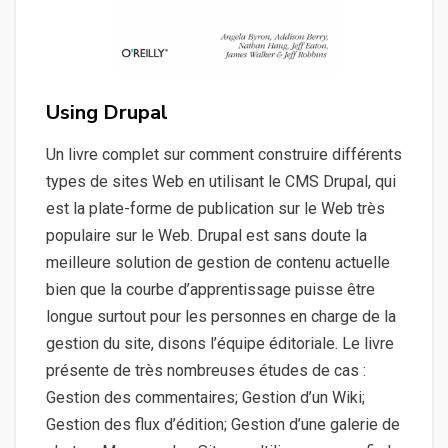
Using Drupal
Un livre complet sur comment construire différents
types de sites Web en utilisant le CMS Drupal, qui
est la plate-forme de publication sur le Web très
populaire sur le Web. Drupal est sans doute la
meilleure solution de gestion de contenu actuelle
bien que la courbe d’apprentissage puisse être
longue surtout pour les personnes en charge de la
gestion du site, disons l’équipe éditoriale. Le livre
présente de très nombreuses études de cas :
Gestion des commentaires; Gestion d’un Wiki;
Gestion des flux d’édition; Gestion d’une galerie de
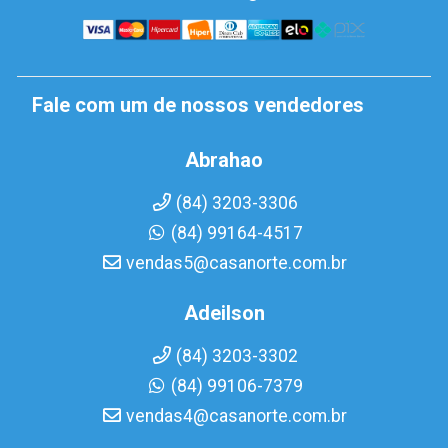
Fale com um de nossos vendedores
Abrahao
(84) 3203-3306
(84) 99164-4517
vendas5@casanorte.com.br
Adeilson
(84) 3203-3302
(84) 99106-7379
vendas4@casanorte.com.br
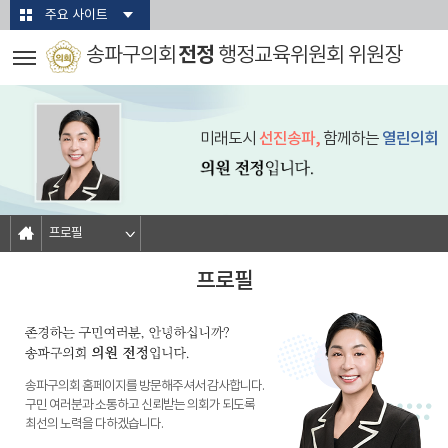
본문바로가기
주요 사이트
전정
송파구의회
행정교육위원회 위원장
미래도시
선진송파,
함께하는
열린의회
프로필
프로필
송파구의회 홈페이지를 방문해주셔서 감사합니다.
구민 여러분과 소통하고 신뢰받는 의회가 되도록
최선의 노력을 다하겠습니다.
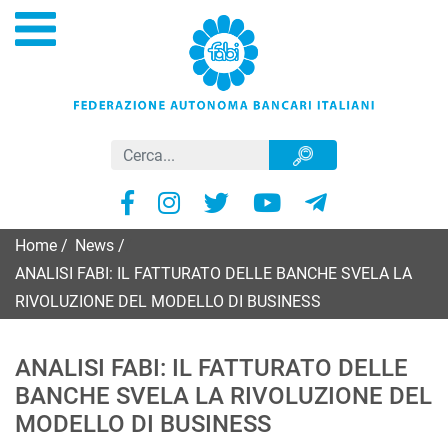
Home
/
News
/
ANALISI FABI: IL FATTURATO DELLE BANCHE SVELA LA
RIVOLUZIONE DEL MODELLO DI BUSINESS
ANALISI FABI: IL FATTURATO DELLE
BANCHE SVELA LA RIVOLUZIONE DEL
MODELLO DI BUSINESS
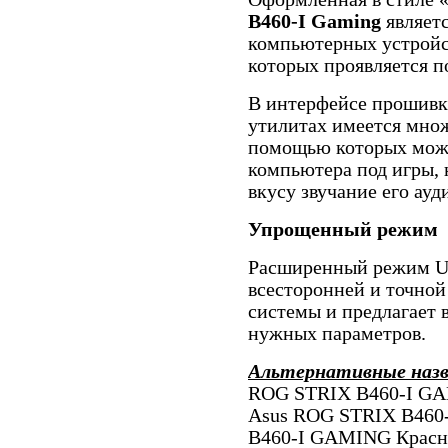
B460-I Gaming
являетс
компьютерных устройст
которых проявляется п
В интерфейсе прошивки
утилитах имеется мно
помощью которых можн
компьютера под игры, 
вкусу звучание его ау
Упрощенный режим
Расширенный режим UE
всесторонней и точно
системы и предлагает
нужных параметров.
Альтернативные наз
ROG STRIX B460-I GAM
Asus ROG STRIX B460
B460-I GAMING Красно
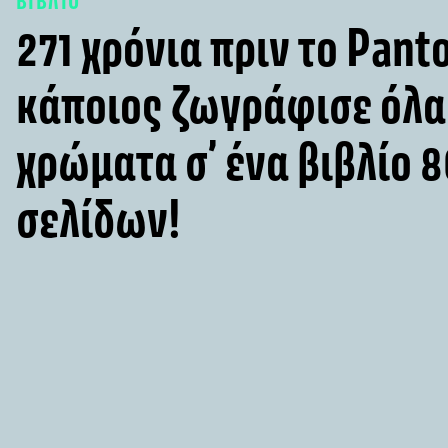
ΒΙΒΛΙΟ
271 χρόνια πριν το Pant
κάποιος ζωγράφισε όλα
χρώματα σ’ ένα βιβλίο 
σελίδων!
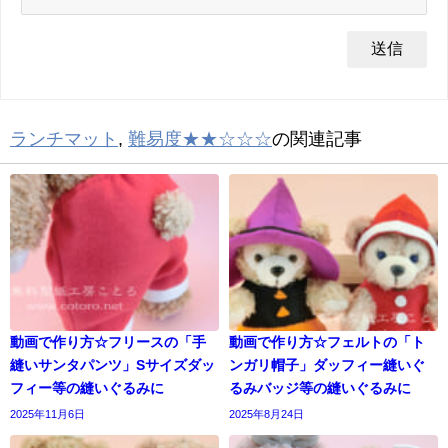
ランチマット
,
難易度★★☆☆☆
の関連記事
動画で作り方☆フリースの「手
動画で作り方☆フェルトの「ト
縫いサンタパンツ」Sサイズダッ
ンガリ帽子」ダッフィー縫いぐ
フィー等の縫いぐるみに
るみバッジ等の縫いぐるみに
2025年11月6日
2025年8月24日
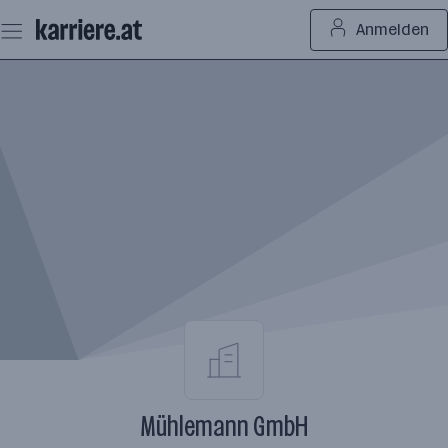
Zum
Anmelden
Seiteninhalt
springen
Mühlemann GmbH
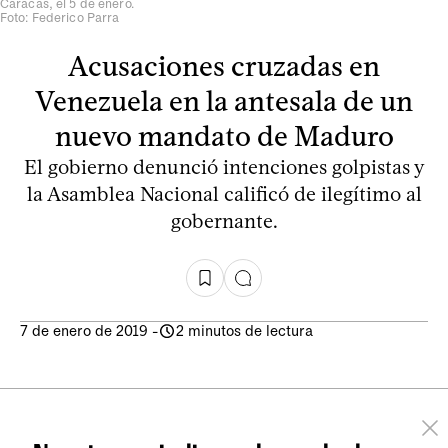
Caracas, el 5 de enero.
Foto: Federico Parra
Acusaciones cruzadas en
Venezuela en la antesala de un
nuevo mandato de Maduro
El gobierno denunció intenciones golpistas y
la Asamblea Nacional calificó de ilegítimo al
gobernante.
7 de enero de 2019
-
2 minutos de lectura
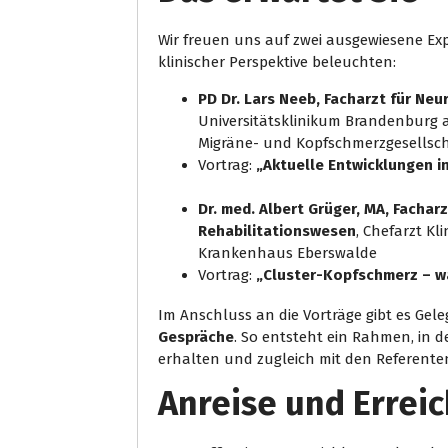
Wir freuen uns auf zwei ausgewiesene Ex
klinischer Perspektive beleuchten:
PD Dr. Lars Neeb, Facharzt für Neu
Universitätsklinikum Brandenburg 
Migräne- und Kopfschmerzgesellsc
Vortrag:
„Aktuelle Entwicklungen i
–
Dr. med. Albert Grüger, MA, Facha
Rehabilitationswesen
, Chefarzt Kl
Krankenhaus Eberswalde
Vortrag:
„Cluster-Kopfschmerz – wa
Im Anschluss an die Vorträge gibt es Gel
Gespräche
. So entsteht ein Rahmen, in
erhalten und zugleich mit den Referent
Anreise und Errei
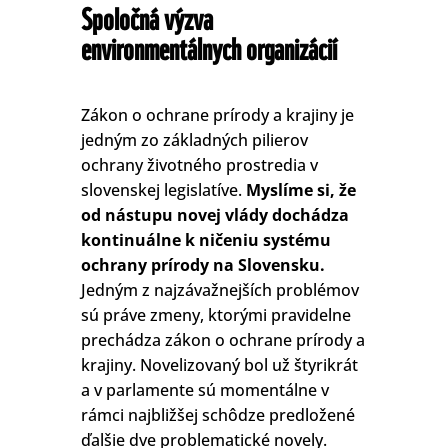
Spoločná výzva
environmentálnych organizácií
Zákon o ochrane prírody a krajiny je
jedným zo základných pilierov
ochrany životného prostredia v
slovenskej legislatíve.
Myslíme si, že
od nástupu novej vlády dochádza
kontinuálne k ničeniu systému
ochrany prírody na Slovensku.
Jedným z najzávažnejších problémov
sú práve zmeny, ktorými pravidelne
prechádza zákon o ochrane prírody a
krajiny. Novelizovaný bol už štyrikrát
a v parlamente sú momentálne v
rámci najbližšej schôdze predložené
ďalšie dve problematické novely.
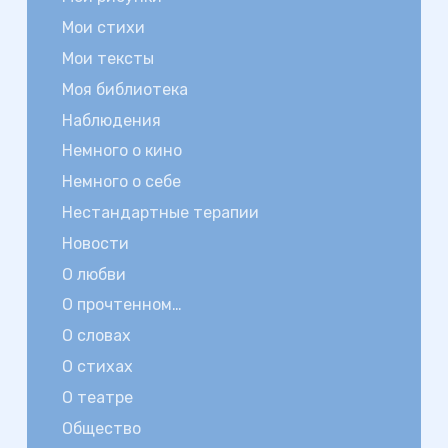
Мои стихи
Мои тексты
Моя библиотека
Наблюдения
Немного о кино
Немного о себе
Нестандартные терапии
Новости
О любви
О прочтенном…
О словах
О стихах
О театре
Общество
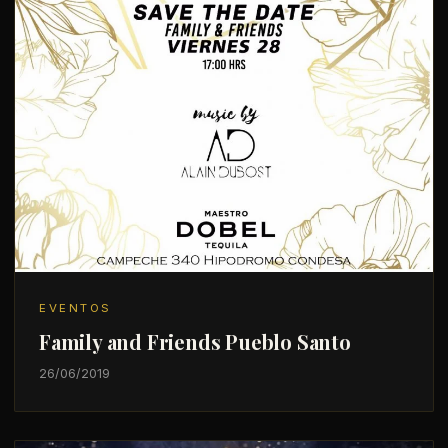
EVENTOS
Family and Friends Pueblo Santo
26/06/2019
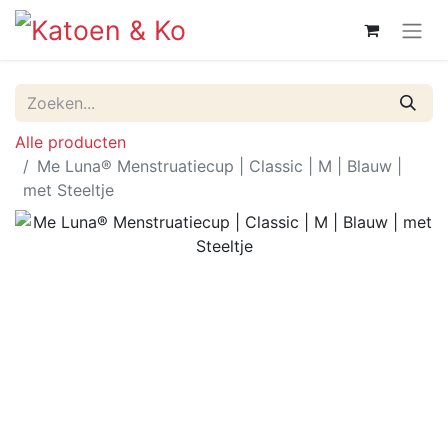
Alle producten
Me Luna® Menstruatiecup | Classic | M | Blauw |
met Steeltje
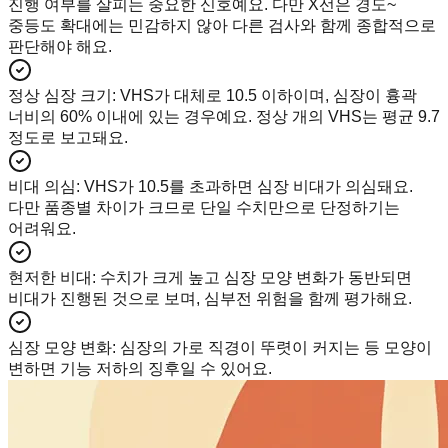
진행 여부를 살피는 중요한 신호예요. 다만 X선은 경도~
중등도 확대에는 민감하지 않아 다른 검사와 함께 종합적으로
판단해야 해요.
정상 심장 크기
:
VHS가 대체로 10.5 이하이며, 심장이 흉곽
너비의 60% 이내에 있는 경우예요. 정상 개의 VHS는 평균 9.7
정도로 보고돼요.
비대 의심
:
VHS가 10.5를 초과하면 심장 비대가 의심돼요.
다만 품종별 차이가 크므로 단일 수치만으로 단정하기는
어려워요.
현저한 비대
:
수치가 크게 높고 심장 모양 변화가 동반되면
비대가 진행된 것으로 보며, 심부전 위험을 함께 평가해요.
심장 모양 변화
:
심장의 가로 직경이 뚜렷이 커지는 등 모양이
변하면 기능 저하의 징후일 수 있어요.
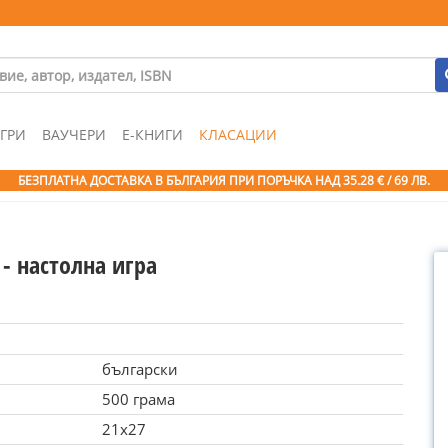
ГРИ
ВАУЧЕРИ
Е-КНИГИ
КЛАСАЦИИ
БЕЗПЛАТНА ДОСТАВКА В БЪЛГАРИЯ ПРИ ПОРЪЧКА
НАД 35.28 € / 69 ЛВ.
 - настолна игра
български
500 грама
21x27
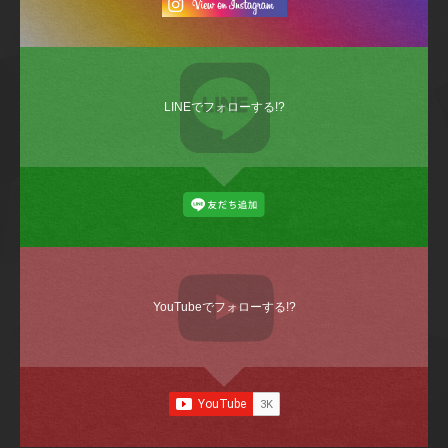
LINEでフォローする!?
YouTubeでフォローする!?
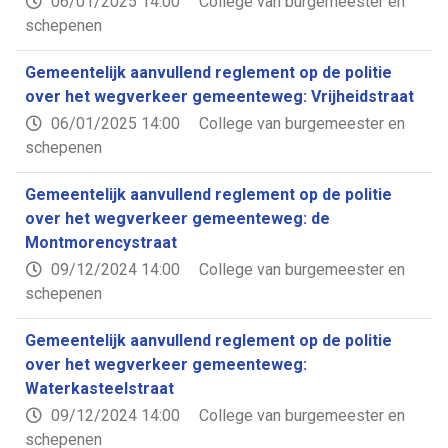
06/01/2025 14:00
College van burgemeester en
schepenen
Gemeentelijk aanvullend reglement op de politie
over het wegverkeer gemeenteweg: Vrijheidstraat
06/01/2025 14:00
College van burgemeester en
schepenen
Gemeentelijk aanvullend reglement op de politie
over het wegverkeer gemeenteweg: de
Montmorencystraat
09/12/2024 14:00
College van burgemeester en
schepenen
Gemeentelijk aanvullend reglement op de politie
over het wegverkeer gemeenteweg:
Waterkasteelstraat
09/12/2024 14:00
College van burgemeester en
schepenen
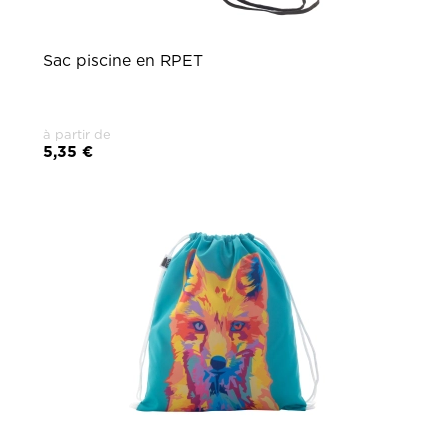
Sac piscine en RPET
à partir de
5,35 €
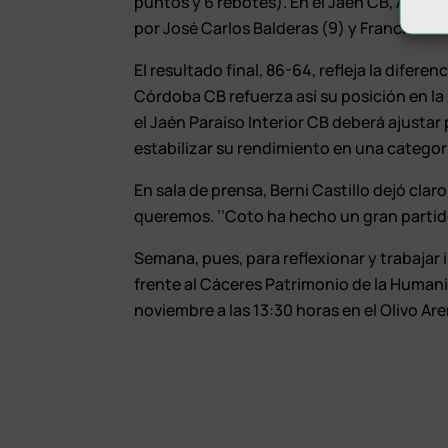
puntos y 6 rebotes). En el Jaén CB, Albe
por José Carlos Balderas (9) y Francisco J
El resultado final, 86-64, refleja la difer
Córdoba CB refuerza así su posición en la
el Jaén Paraíso Interior CB deberá ajustar
estabilizar su rendimiento en una catego
En sala de prensa, Berni Castillo dejó cla
queremos. ‘’Coto ha hecho un gran partid
Semana, pues, para reflexionar y trabajar 
frente al Cáceres Patrimonio de la Humani
noviembre a las 13:30 horas en el Olivo Are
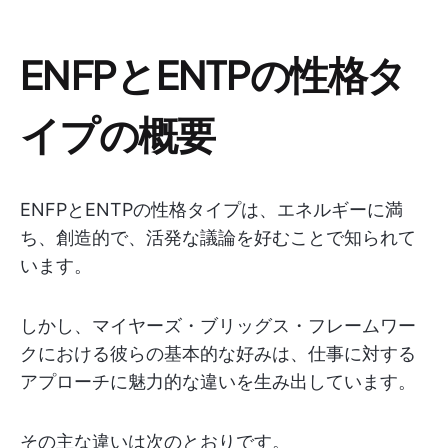
ENFPとENTPの性格タ
イプの概要
ENFPとENTPの性格タイプは、エネルギーに満
ち、創造的で、活発な議論を好むことで知られて
います。
しかし、マイヤーズ・ブリッグス・フレームワー
クにおける彼らの基本的な好みは、仕事に対する
アプローチに魅力的な違いを生み出しています。
その主な違いは次のとおりです。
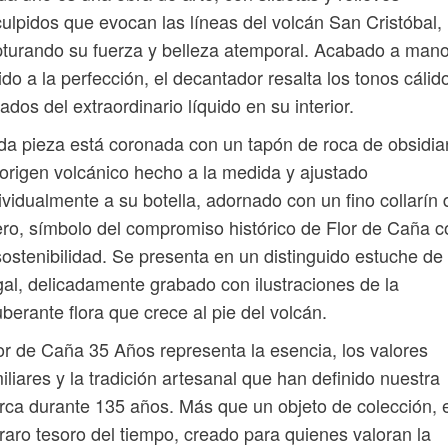
ulpidos que evocan las líneas del volcán San Cristóbal,
turando su fuerza y ​​belleza atemporal. Acabado a mano
ido a la perfección, el decantador resalta los tonos cálid
ados del extraordinario líquido en su interior.
a pieza está coronada con un tapón de roca de obsidi
origen volcánico hecho a la medida y ajustado
ividualmente a su botella, adornado con un fino collarín 
ro, símbolo del compromiso histórico de Flor de Caña c
sostenibilidad. Se presenta en un distinguido estuche de
al, delicadamente grabado con ilustraciones de la
berante flora que crece al pie del volcán.
or de Caña 35 Años representa la esencia, los valores
iliares y la tradición artesanal que han definido nuestra
ca durante 135 años. Más que un objeto de colección, 
raro tesoro del tiempo, creado para quienes valoran la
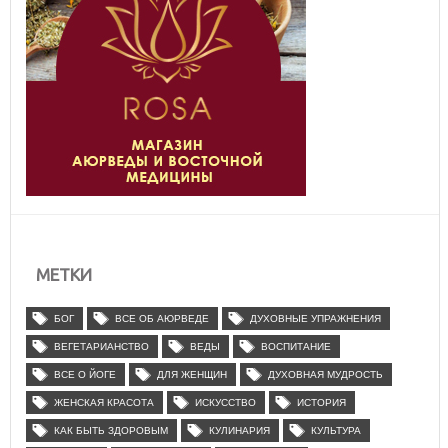
МЕТКИ
БОГ
ВСЕ ОБ АЮРВЕДЕ
ДУХОВНЫЕ УПРАЖНЕНИЯ
ВЕГЕТАРИАНСТВО
ВЕДЫ
ВОСПИТАНИЕ
ВСЕ О ЙОГЕ
ДЛЯ ЖЕНЩИН
ДУХОВНАЯ МУДРОСТЬ
ЖЕНСКАЯ КРАСОТА
ИСКУССТВО
ИСТОРИЯ
КАК БЫТЬ ЗДОРОВЫМ
КУЛИНАРИЯ
КУЛЬТУРА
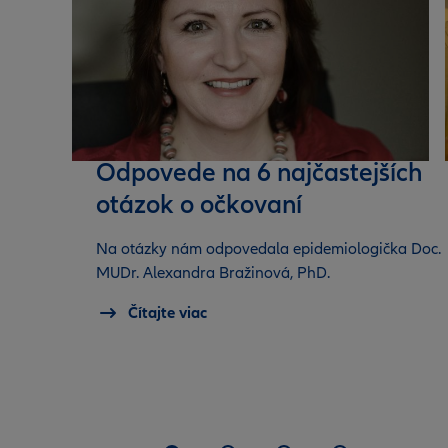
Odpovede na 6 najčastejších
otázok o očkovaní
Na otázky nám odpovedala epidemiologička Doc.
MUDr. Alexandra Bražinová, PhD.
Čítajte viac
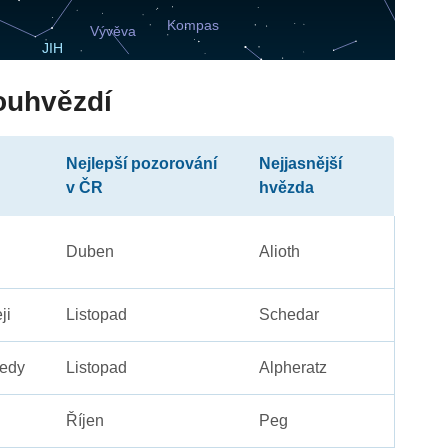
ouhvězdí
Nejlepší pozorování
Nejjasnější
v ČR
hvězda
Duben
Alioth
ji
Listopad
Schedar
edy
Listopad
Alpheratz
Říjen
Peg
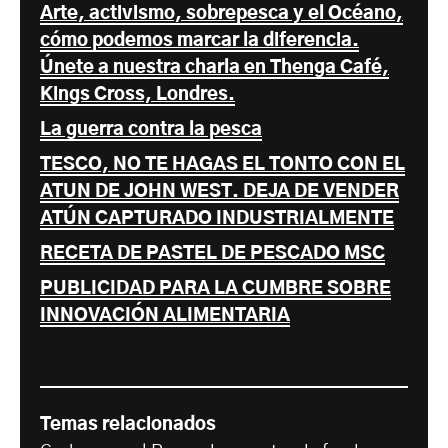
Arte, activismo, sobrepesca y el Océano,
cómo podemos marcar la diferencia.
Únete a nuestra charla en Thenga Café,
Kings Cross, Londres.
La guerra contra la pesca
TESCO, NO TE HAGAS EL TONTO CON EL
ATUN DE JOHN WEST. DEJA DE VENDER
ATÚN CAPTURADO INDUSTRIALMENTE
RECETA DE PASTEL DE PESCADO MSC
PUBLICIDAD PARA LA CUMBRE SOBRE
INNOVACIÓN ALIMENTARIA
Temas relacionados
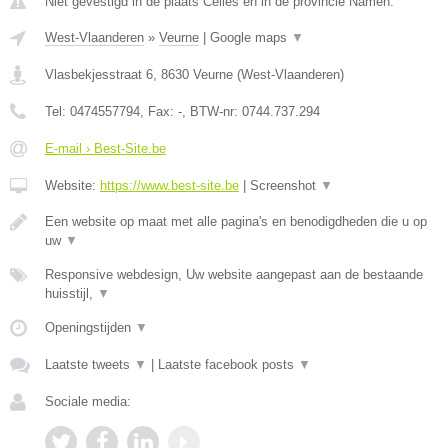
Niet gevestigd in de plaats Celles en in de provincie Namen.
West-Vlaanderen
»
Veurne
|
Google maps
▼
Vlasbekjesstraat 6
,
8630
Veurne
(
West-Vlaanderen
)
Tel:
0474557794
, Fax:
-
, BTW-nr:
0744.737.294
E-mail › Best-Site.be
Website:
https://www.best-site.be
|
Screenshot
▼
Een website op maat met alle pagina's en benodigdheden die u op
uw
▼
Responsive webdesign, Uw website aangepast aan de bestaande
huisstijl,
▼
Openingstijden
▼
Laatste tweets
▼
|
Laatste facebook posts
▼
Sociale media:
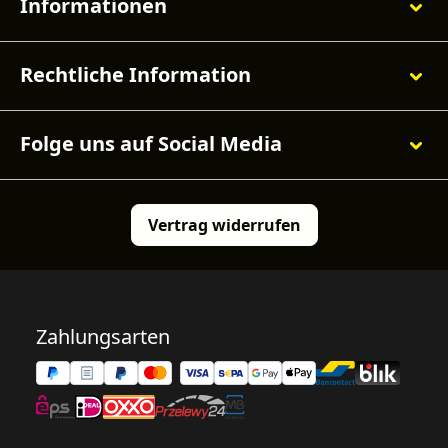
Informationen
Rechtliche Information
Folge uns auf Social Media
Vertrag widerrufen
Zahlungsarten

******

■ WORK TASK ■
The lines running from the beginning of the listing above through the line that holds "Wir freuen uns auf zwei ausgewiesene Ex" are to be duplicated exactly, both ends kept, pictures omitted.

■ REPLY ■
Using Drupal
Un livre complet sur comment construire différents
types de sites Web en utilisant le CMS Drupal, qui
est la plate-forme de publication sur le Web très
populaire sur le Web. Drupal est sans doute la
meilleure solution de gestion de contenu actuelle
bien que la courbe d’apprentissage puisse être
longue surtout pour les personnes en charge de la
gestion du site, disons l’équipe éditoriale. Le livre
présente de très nombreuses études de cas :
Gestion des commentaires; Gestion d’un Wiki;
Gestion des flux d’édition; Gestion d’une galerie de
Fale com um de nossos vendedores
Abrahao
(84) 3203-3306
(84) 99164-4517
vendas5@casanorte.com.br
Adeilson
(84) 3203-3302
(84) 99106-7379
vendas4@casanorte.com.br
본문바로가기
주요 사이트
전정
송파구의회
행정교육위원회 위원장
미래도시
선진송파,
함께하는
열린의회
프로필
프로필
송파구의회 홈페이지를 방문해주셔서 감사합니다.
구민 여러분과 소통하고 신뢰받는 의회가 되도록
최선의 노력을 다하겠습니다.
Home
/
News
/
ANALISI FABI: IL FATTURATO DELLE BANCHE SVELA LA
RIVOLUZIONE DEL MODELLO DI BUSINESS
ANALISI FABI: IL FATTURATO DELLE
BANCHE SVELA LA RIVOLUZIONE DEL
MODELLO DI BUSINESS
B460-I Gaming
являетс
компьютерных устройст
которых проявляется п
В интерфейсе прошивки
утилитах имеется мно
помощью которых можн
компьютера под игры, 
вкусу звучание его ау
Упрощенный режим
Расширенный режим UE
всесторонней и точно
системы и предлагает
нужных параметров.
Альтернативные наз
ROG STRIX B460-I GAM
Asus ROG STRIX B460
B460-I GAMING Красно
ΒΙΒΛΙΟ
271 χρόνια πριν το Pant
κάποιος ζωγράφισε όλα
χρώματα σ’ ένα βιβλίο 
σελίδων!
ランチマット
,
難易度★★☆☆☆
の関連記事
動画で作り方☆フリースの「手
動画で作り方☆フェルトの「ト
縫いサンタパンツ」Sサイズダッ
ンガリ帽子」ダッフィー縫いぐ
フィー等の縫いぐるみに
るみバッジ等の縫いぐるみに
2025年11月6日
2025年8月24日
Zum
Anmelden
Seiteninhalt
springen
Mühlemann GmbH
Caracas, el 5 de enero.
Foto: Federico Parra
Acusaciones cruzadas en
Venezuela en la antesala de un
nuevo mandato de Maduro
El gobierno denunció intenciones golpistas y
la Asamblea Nacional calificó de ilegítimo al
gobernante.
7 de enero de 2019
-
2 minutos de lectura
Wir freuen uns auf zwei ausgewiesene Ex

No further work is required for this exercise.